To grasp the key to digital supply chain, digital supply chain finance, and digital supply chain management, it is necessary to first understand their fundamental meaning - the connotation of supply chain, and clarify the relationship between supply chain, supply chain finance, and supply chain management.
The supply chain is essentially a supply and demand chain, which not only considers supply but also demand. It refers to a chain composed of a series of supply and demand links from suppliers to customers.
Generally speaking, the digital supply chain consists of three streams: real logistics, capital flow, and information flow. Real logistics and capital flow form a completely closed loop, that is, using funds to purchase raw materials, converting raw materials into finished products, and converting finished products into funds through a "thrilling leap". A part of the converted funds is used to purchase raw materials, opening a new cycle. The continuous cycle from funds to physical goods, from physical goods to funds, is a very ideal state. However, when a company is not operating well or needs to expand its business, external funds need to be introduced. This activity of introducing external funds is called digital supply chain finance (also known as injection relative to fund providers).

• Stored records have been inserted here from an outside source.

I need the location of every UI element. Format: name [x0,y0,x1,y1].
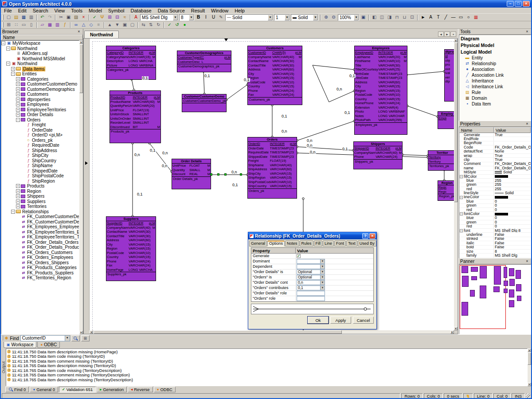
tree-item-allorders-sql[interactable]: ≣AllOrders.sql [1,51,79,56]
dialog-tab-notes[interactable]: Notes [285,240,299,246]
compare-model-button[interactable]: ≈ [121,14,129,21]
tree-item-customers[interactable]: +Customers [1,92,79,97]
merge-model-button[interactable]: Ψ [98,14,106,21]
expand-icon[interactable]: + [16,204,20,208]
font-color-button[interactable]: A [132,14,140,21]
collapse-icon[interactable]: − [460,212,463,215]
toolbar-grip[interactable] [2,15,4,20]
align-center-button[interactable]: ◫ [378,14,386,21]
entity-customercustomerdemo[interactable]: CustomerCustomerDemoCustomerCustomerDemo… [182,94,227,112]
tree-item-orderid-pi-m[interactable]: ƒOrderID <pi,M> [1,133,79,138]
output-dock-tab[interactable]: Output [1,348,6,386]
scroll-right-icon[interactable]: ► [450,330,454,334]
toolbar-grip[interactable] [2,336,3,340]
expand-icon[interactable]: + [16,87,20,91]
tree-item-products[interactable]: +Products [1,184,79,189]
property-row-fillstyle[interactable]: fillStyleSolid [459,171,531,175]
tool-association[interactable]: ●Association [459,66,531,72]
redo-button[interactable]: ↷ [46,14,54,21]
font-size-combo[interactable]: 8▼ [179,14,194,21]
browser-tab-odbc[interactable]: ●ODBC [37,342,60,348]
tree-item-shipregion[interactable]: ƒShipRegion [1,179,79,184]
titlebar[interactable]: Open System Architect 4.0.0 – □ × [1,0,531,8]
dropdown-arrow-icon[interactable]: ▼ [320,259,325,263]
dropdown-arrow-icon[interactable]: ▼ [285,15,289,20]
resize-grip[interactable] [526,393,530,399]
tools-group-diagram[interactable]: Diagram [459,35,531,42]
new-key-button[interactable]: ƒ [61,22,69,28]
new-file-button[interactable]: ▢ [5,14,12,21]
expand-icon[interactable]: + [16,98,20,102]
page-setup-button[interactable]: ▯ [27,22,35,28]
output-message[interactable]: !11:41:18.765 Data Item comment missing … [6,359,527,364]
properties-close-icon[interactable]: × [524,121,530,126]
entity-shippers[interactable]: ShippersShipperIDINTEGERpi,MCompanyNameV… [353,141,403,169]
scroll-up-icon[interactable]: ▲ [528,348,531,352]
collapse-icon[interactable]: − [460,196,463,199]
dropdown-arrow-icon[interactable]: ▼ [354,15,359,20]
tree-item-fk-employees-employees[interactable]: ⇄FK_Employees_Employees [1,224,79,230]
menu-search[interactable]: Search [30,8,51,14]
tree-item-fk-employeeterritories-territories[interactable]: ⇄FK_EmployeeTerritories_Territories [1,235,79,240]
output-message[interactable]: !11:41:18.750 Data Item description miss… [6,349,527,354]
align-right-button[interactable]: ◨ [386,14,393,21]
expand-icon[interactable]: + [16,108,20,112]
find-options-button[interactable]: ⊞ [81,335,90,341]
property-row-linestyle[interactable]: lineStyleSolid [459,191,531,195]
menu-tools[interactable]: Tools [68,8,86,14]
property-row-wrap[interactable]: wrapTrue [459,154,531,158]
property-row-font[interactable]: −fontMS Shell Dlg 8 [459,229,531,233]
entity-dtproperties[interactable]: dtpropidobjectnapropertyuvaluelvaluevers… [444,49,454,102]
entity-territories[interactable]: TerritorTerritoryIDTerritoryDescripTerri… [428,150,454,171]
delete-button[interactable]: × [80,14,87,21]
property-row-blue[interactable]: blue255 [459,179,531,183]
relationship-tool-button[interactable]: ∞ [72,22,80,28]
bring-to-front-button[interactable]: ▲ [106,22,113,28]
property-row-fontcolor[interactable]: −fontColor [459,212,531,216]
entity-customers[interactable]: CustomersCustomerIDCHAR(5)pi,MCompanyNam… [247,46,302,105]
rotate-button[interactable]: ↻ [155,22,162,28]
group-button[interactable]: ▣ [121,22,129,28]
expand-icon[interactable]: + [16,184,20,188]
scrollbar-thumb[interactable] [528,352,531,365]
tree-item-entities[interactable]: −Entities [1,71,79,77]
entity-categories[interactable]: CategoriesCategoryIDINTEGERpi,MCategoryN… [106,46,156,80]
orders-role-input[interactable] [297,296,325,301]
fill-style-combo[interactable]: ▬Solid▼ [291,14,318,21]
property-row-family[interactable]: familyMS Shell Dlg [459,254,531,258]
tree-item-northwind[interactable]: −Northwind [1,46,79,51]
menu-symbol[interactable]: Symbol [105,8,128,14]
entity-order-details[interactable]: Order DetailsUnitPriceFLOATMQuantitySMAL… [172,159,211,189]
show-grid-button[interactable]: ⊞ [5,22,12,28]
property-row-underline[interactable]: underlineFalse [459,233,531,237]
minimize-button[interactable]: – [507,1,514,7]
entity-employeeterritories[interactable]: EmployEmployeeTe [438,111,454,129]
apply-button[interactable]: Apply [330,317,351,324]
canvas-vertical-scrollbar[interactable]: ▲ ▼ [454,39,458,330]
selection-handle[interactable] [217,173,219,176]
tab-close-icon[interactable]: × [450,31,456,37]
tree-item-orders-pk[interactable]: ○Orders_pk [1,138,79,143]
menu-model[interactable]: Model [86,8,105,14]
dropdown-arrow-icon[interactable]: ▼ [65,336,70,341]
menu-help[interactable]: Help [231,8,248,14]
dialog-close-button[interactable]: × [369,233,376,239]
tool-domain[interactable]: ▦Domain [459,95,531,101]
tool-relationship[interactable]: ⇄Relationship [459,61,531,66]
scrollbar-thumb[interactable] [454,43,458,202]
refresh-button[interactable]: ↺ [173,22,181,28]
rectangle-tool-button[interactable]: ▭ [457,14,465,21]
browser-name-column-header[interactable]: Name [1,35,83,40]
open-file-button[interactable]: ▤ [12,14,20,21]
collapse-icon[interactable]: − [16,118,20,122]
dropdown-arrow-icon[interactable]: ▼ [268,15,273,20]
panner-close-icon[interactable]: × [524,259,530,264]
reverse-engineer-button[interactable]: ⊟ [113,14,121,21]
scroll-up-icon[interactable]: ▲ [454,39,458,42]
tree-item-employeeterritories[interactable]: +EmployeeTerritories [1,107,79,113]
tools-group-logical-model[interactable]: Logical Model [459,48,531,55]
dialog-tab-options[interactable]: Options [267,240,285,246]
property-row-linecolor[interactable]: −lineColor [459,196,531,200]
tree-item-shippeddate[interactable]: ƒShippedDate [1,168,79,174]
tree-item-requireddate[interactable]: ƒRequiredDate [1,143,79,148]
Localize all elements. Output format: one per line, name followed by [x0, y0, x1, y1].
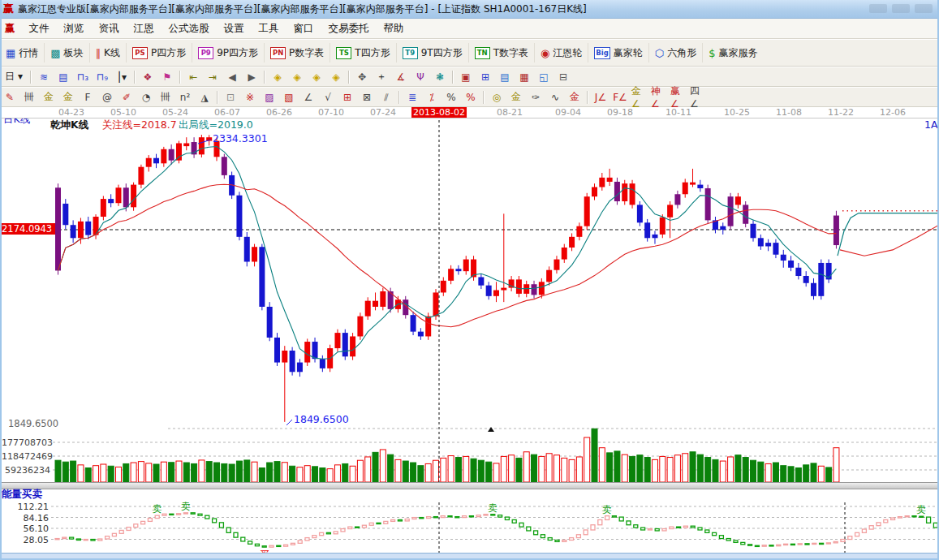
minimize-button[interactable]	[869, 4, 887, 13]
diamond-right-icon[interactable]: ◈	[288, 68, 306, 85]
time-comb-icon[interactable]: 卌	[20, 88, 38, 106]
bars-9-icon[interactable]: ⊓₉	[93, 68, 111, 85]
export-disk-icon[interactable]: ◱	[535, 68, 553, 85]
si-angle-icon[interactable]: 四∠	[689, 88, 707, 106]
notes-icon[interactable]: ▤	[496, 68, 514, 85]
market-quotes-button[interactable]: ▦行情	[0, 43, 44, 62]
gann-wheel-button[interactable]: ◉江恩轮	[534, 43, 588, 62]
winner-service-button[interactable]: $赢家服务	[702, 43, 763, 62]
gold-comb2-icon[interactable]: 金	[59, 88, 77, 106]
j-angle-icon[interactable]: J∠	[592, 88, 609, 106]
diamond-expand-icon[interactable]: ◈	[308, 68, 325, 85]
brush-red-icon[interactable]: ✎	[1, 88, 19, 106]
gold-lines-icon[interactable]: 金	[507, 88, 525, 106]
gold-angle-icon[interactable]: 金∠	[631, 88, 648, 106]
comb2-icon[interactable]: 卌	[157, 88, 174, 106]
gold-marker-icon[interactable]: ✑	[527, 88, 545, 106]
last-page-button[interactable]: ⇥	[204, 68, 222, 85]
bottom-scrollbar-strip[interactable]	[0, 553, 939, 560]
gold-comb-icon[interactable]: 金	[40, 88, 58, 106]
ps-box-icon: PS	[132, 47, 148, 59]
t-number-table-button[interactable]: TNT数字表	[468, 43, 534, 62]
volume-bar	[644, 458, 650, 482]
box-measure-icon[interactable]: ⊡	[222, 88, 239, 106]
menu-item-8[interactable]: 交易委托	[321, 19, 377, 38]
prev-button[interactable]: ◀	[223, 68, 241, 85]
calendar-icon[interactable]: ▣	[457, 68, 475, 85]
hexagon-button[interactable]: ⬡六角形	[648, 43, 702, 62]
menu-item-3[interactable]: 江恩	[127, 19, 162, 38]
maximize-button[interactable]	[892, 4, 910, 13]
win-angle-icon[interactable]: 赢∠	[670, 88, 687, 106]
t-square-button[interactable]: TST四方形	[330, 43, 395, 62]
diamond-left-icon[interactable]: ◈	[269, 68, 286, 85]
wave-check-icon[interactable]: √	[319, 88, 337, 106]
percent-retrace-icon[interactable]: ⁒	[423, 88, 441, 106]
volume-bar	[795, 468, 801, 482]
trend-angle-icon[interactable]: ∠	[299, 88, 317, 106]
shen-angle-icon[interactable]: 神∠	[650, 88, 668, 106]
fan-purple-icon[interactable]: ▨	[261, 88, 278, 106]
winner-wheel-button[interactable]: Big赢家轮	[588, 43, 648, 62]
first-page-button[interactable]: ⇤	[184, 68, 202, 85]
volume-bar	[380, 450, 386, 482]
percent-line-icon[interactable]: %	[462, 88, 480, 106]
cycle-clock-icon[interactable]: ◔	[137, 88, 155, 106]
grid-box-icon[interactable]: ⊠	[358, 88, 376, 106]
candle	[592, 187, 597, 197]
crosshair-icon[interactable]: ＋	[373, 68, 390, 85]
p-square-button[interactable]: PSP四方形	[126, 43, 192, 62]
menu-item-9[interactable]: 帮助	[377, 19, 411, 38]
n-square-icon[interactable]: n²	[176, 88, 194, 106]
menu-item-7[interactable]: 窗口	[286, 19, 321, 38]
fan-grid-icon[interactable]: ▧	[280, 88, 298, 106]
volume-flag-icon[interactable]: ⚑	[158, 68, 176, 85]
brush2-icon[interactable]: ✐	[118, 88, 136, 106]
grid-red-icon[interactable]: ⊞	[338, 88, 356, 106]
menu-item-0[interactable]: 文件	[22, 19, 57, 38]
volume-bar	[274, 462, 280, 482]
wave-tool-icon[interactable]: ∿	[546, 88, 564, 106]
calculator-icon[interactable]: ⊞	[476, 68, 494, 85]
candle	[244, 237, 250, 262]
fan-red-icon[interactable]: ※	[241, 88, 259, 106]
pan-hand-icon[interactable]: ✥	[353, 68, 371, 85]
close-button[interactable]	[915, 4, 933, 13]
save-disk-icon[interactable]: ▦	[515, 68, 533, 85]
menu-item-2[interactable]: 资讯	[92, 19, 127, 38]
spiral-icon[interactable]: @	[98, 88, 116, 106]
parallel-lines-icon[interactable]: ⫽	[377, 88, 395, 106]
gann-tool-icon[interactable]: Ψ	[411, 68, 429, 85]
fib-comb-icon[interactable]: F	[79, 88, 97, 106]
menu-item-5[interactable]: 设置	[217, 19, 252, 38]
overlay-curves-icon[interactable]: ≋	[35, 68, 53, 85]
angle-ruler-icon[interactable]: ◮	[196, 88, 213, 106]
diamond-full-icon[interactable]: ◈	[327, 68, 345, 85]
p-number-table-button[interactable]: PNP数字表	[264, 43, 330, 62]
volume-bar	[667, 458, 673, 482]
angle-measure-icon[interactable]: ∡	[392, 68, 410, 85]
volume-bar	[607, 453, 613, 482]
menu-item-4[interactable]: 公式选股	[162, 19, 217, 38]
percent-icon[interactable]: %	[442, 88, 460, 106]
price-levels-icon[interactable]: ≣	[403, 88, 421, 106]
f-angle-icon[interactable]: F∠	[611, 88, 629, 106]
9t-square-button[interactable]: T99T四方形	[396, 43, 468, 62]
9p-square-button[interactable]: P99P四方形	[192, 43, 264, 62]
pane-divider[interactable]	[0, 482, 939, 489]
single-candle-dropdown[interactable]: ⎮▾	[113, 68, 131, 85]
info-document-icon[interactable]: ▤	[54, 68, 72, 85]
period-day-dropdown[interactable]: 日 ▾	[1, 68, 27, 85]
ai-analysis-icon[interactable]: ❃	[431, 68, 449, 85]
menu-item-6[interactable]: 工具	[252, 19, 286, 38]
pattern-stamp-icon[interactable]: ❖	[139, 68, 157, 85]
gold-circle-icon[interactable]: ◎	[488, 88, 506, 106]
menu-item-1[interactable]: 浏览	[57, 19, 92, 38]
kline-button[interactable]: ∥K线	[89, 43, 126, 62]
bars-3-icon[interactable]: ⊓₃	[74, 68, 92, 85]
sectors-button[interactable]: ▩板块	[44, 43, 88, 62]
chart-canvas[interactable]: 卖卖卖卖卖买	[0, 118, 939, 560]
next-button[interactable]: ▶	[243, 68, 261, 85]
workstation-icon[interactable]: ⊟	[554, 68, 572, 85]
gold-red-icon[interactable]: 金	[566, 88, 584, 106]
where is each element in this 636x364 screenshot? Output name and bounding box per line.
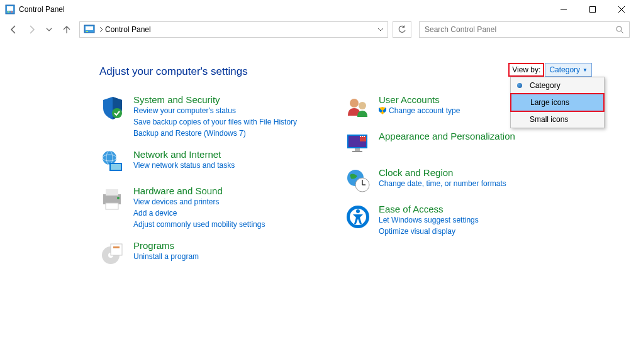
svg-point-13 xyxy=(112,108,122,118)
ease-of-access-icon xyxy=(345,204,371,230)
address-bar[interactable]: Control Panel xyxy=(79,21,388,38)
chevron-down-icon: ▼ xyxy=(583,67,588,73)
category-link[interactable]: Change date, time, or number formats xyxy=(379,178,506,189)
svg-point-27 xyxy=(350,99,359,108)
viewby-menu: Category Large icons Small icons xyxy=(510,77,605,128)
selected-bullet-icon xyxy=(517,83,522,88)
viewby-label-highlight: View by: xyxy=(508,63,544,77)
category-link[interactable]: Save backup copies of your files with Fi… xyxy=(133,116,297,128)
svg-rect-5 xyxy=(590,7,596,13)
svg-rect-36 xyxy=(352,151,362,152)
viewby-option-label: Large icons xyxy=(530,98,569,107)
category-network-internet: Network and Internet View network status… xyxy=(99,149,307,175)
maximize-button[interactable] xyxy=(578,0,607,19)
category-link[interactable]: Optimize visual display xyxy=(379,226,479,237)
svg-rect-9 xyxy=(86,26,93,30)
svg-rect-1 xyxy=(7,6,13,11)
search-box[interactable] xyxy=(419,21,630,38)
category-link[interactable]: Backup and Restore (Windows 7) xyxy=(133,128,297,139)
recent-locations-button[interactable] xyxy=(42,22,57,37)
minimize-button[interactable] xyxy=(549,0,578,19)
svg-rect-21 xyxy=(106,203,118,209)
category-link[interactable]: View devices and printers xyxy=(133,196,265,207)
svg-rect-25 xyxy=(111,244,122,255)
control-panel-app-icon xyxy=(5,4,15,14)
search-icon[interactable] xyxy=(615,25,624,34)
viewby-option-category[interactable]: Category xyxy=(511,77,604,94)
svg-rect-2 xyxy=(8,11,9,13)
up-button[interactable] xyxy=(59,22,74,37)
svg-rect-32 xyxy=(360,136,361,137)
forward-button[interactable] xyxy=(24,22,39,37)
viewby-option-large-icons-highlight: Large icons xyxy=(510,93,605,112)
viewby-dropdown[interactable]: Category ▼ xyxy=(545,63,592,77)
chevron-right-icon[interactable] xyxy=(99,26,104,33)
clock-globe-icon xyxy=(345,167,371,194)
viewby-option-label: Category xyxy=(530,81,561,90)
viewby-option-large-icons[interactable]: Large icons xyxy=(511,94,603,111)
category-clock-region: Clock and Region Change date, time, or n… xyxy=(345,167,552,194)
category-ease-of-access: Ease of Access Let Windows suggest setti… xyxy=(345,204,552,237)
svg-rect-33 xyxy=(362,136,363,137)
category-link[interactable]: Adjust commonly used mobility settings xyxy=(133,219,265,230)
programs-disc-icon xyxy=(99,240,126,267)
refresh-button[interactable] xyxy=(393,21,411,38)
svg-rect-18 xyxy=(111,164,121,170)
window-title: Control Panel xyxy=(19,5,65,14)
category-link[interactable]: Let Windows suggest settings xyxy=(379,214,479,226)
svg-rect-26 xyxy=(113,246,120,248)
svg-point-11 xyxy=(616,26,622,31)
category-title[interactable]: System and Security xyxy=(133,94,297,105)
search-input[interactable] xyxy=(425,25,615,34)
svg-point-28 xyxy=(359,102,366,109)
svg-rect-34 xyxy=(364,136,365,137)
category-title[interactable]: Ease of Access xyxy=(379,204,479,214)
user-accounts-icon xyxy=(345,94,371,121)
svg-line-12 xyxy=(621,31,623,33)
svg-rect-35 xyxy=(355,148,360,151)
address-history-button[interactable] xyxy=(377,26,384,33)
category-title[interactable]: Programs xyxy=(133,240,199,251)
viewby-control: View by: Category ▼ xyxy=(508,63,592,77)
category-title[interactable]: User Accounts xyxy=(379,94,460,105)
category-title[interactable]: Appearance and Personalization xyxy=(379,131,515,141)
category-title[interactable]: Clock and Region xyxy=(379,167,506,178)
viewby-option-small-icons[interactable]: Small icons xyxy=(511,111,604,128)
svg-rect-10 xyxy=(86,31,88,32)
svg-rect-20 xyxy=(106,189,118,196)
category-link[interactable]: Change account type xyxy=(379,105,460,116)
close-button[interactable] xyxy=(607,0,636,19)
category-link[interactable]: View network status and tasks xyxy=(133,160,235,171)
viewby-value: Category xyxy=(549,65,580,74)
control-panel-icon xyxy=(84,24,95,35)
globe-network-icon xyxy=(99,149,126,175)
breadcrumb-item[interactable]: Control Panel xyxy=(105,25,151,34)
category-hardware-sound: Hardware and Sound View devices and prin… xyxy=(99,185,307,230)
viewby-label: View by: xyxy=(512,65,540,74)
monitor-icon xyxy=(345,131,371,157)
svg-point-43 xyxy=(356,209,360,213)
category-title[interactable]: Hardware and Sound xyxy=(133,185,265,196)
titlebar: Control Panel xyxy=(0,0,636,19)
svg-point-22 xyxy=(117,197,120,199)
svg-point-14 xyxy=(103,151,116,165)
back-button[interactable] xyxy=(6,22,21,37)
printer-icon xyxy=(99,185,126,212)
category-title[interactable]: Network and Internet xyxy=(133,149,235,160)
category-system-security: System and Security Review your computer… xyxy=(99,94,307,139)
category-appearance: Appearance and Personalization xyxy=(345,131,552,157)
category-column-left: System and Security Review your computer… xyxy=(99,94,307,267)
viewby-option-label: Small icons xyxy=(530,115,568,124)
navigation-toolbar: Control Panel xyxy=(0,19,636,40)
category-link[interactable]: Uninstall a program xyxy=(133,251,199,262)
category-link[interactable]: Review your computer's status xyxy=(133,105,297,116)
svg-rect-3 xyxy=(11,11,13,13)
shield-icon xyxy=(99,94,126,121)
category-link[interactable]: Add a device xyxy=(133,207,265,219)
category-programs: Programs Uninstall a program xyxy=(99,240,307,267)
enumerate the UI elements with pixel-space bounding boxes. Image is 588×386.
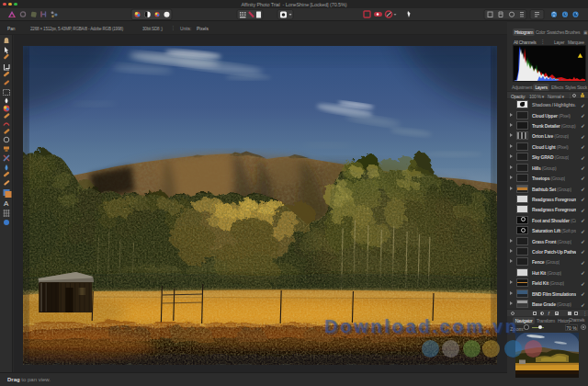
svg-text:A: A bbox=[4, 199, 9, 208]
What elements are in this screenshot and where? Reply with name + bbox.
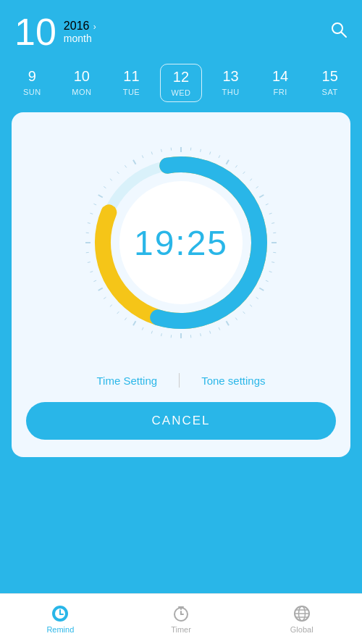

The digital supply chain objectively exists, as long as there is a supply-demand connection with the outside world, it will form a supply chain. It does not exist because of its importance and does not exist if not valued. Of course, a supply chain that exists in a connected form will not consciously generate value and requires efforts from management. So, supply chain management emerged, which is a subjective effort made to enhance supply chain capabilities. It mainly focuses on optimizing one or a few links in the supply chain, and even the entire chain. The ideal state is end-to-end optimization of all supply and demand links from suppliers to customers.
The digital supply chain is universal, and enterprises that are connected to external supply and demand have their supply chain. To survive and develop better, enterprises should strive to manage their supply chain. Business operations must obtain resources from the outside world, and suppliers are the ones who supply resources to the enterprise. Supplier management is an important component of supply chain management. Funds are also resources that enterprises obtain from the outside world, and financial institutions are also suppliers to enterprises. However, in the current situation, fund suppliers are very strong.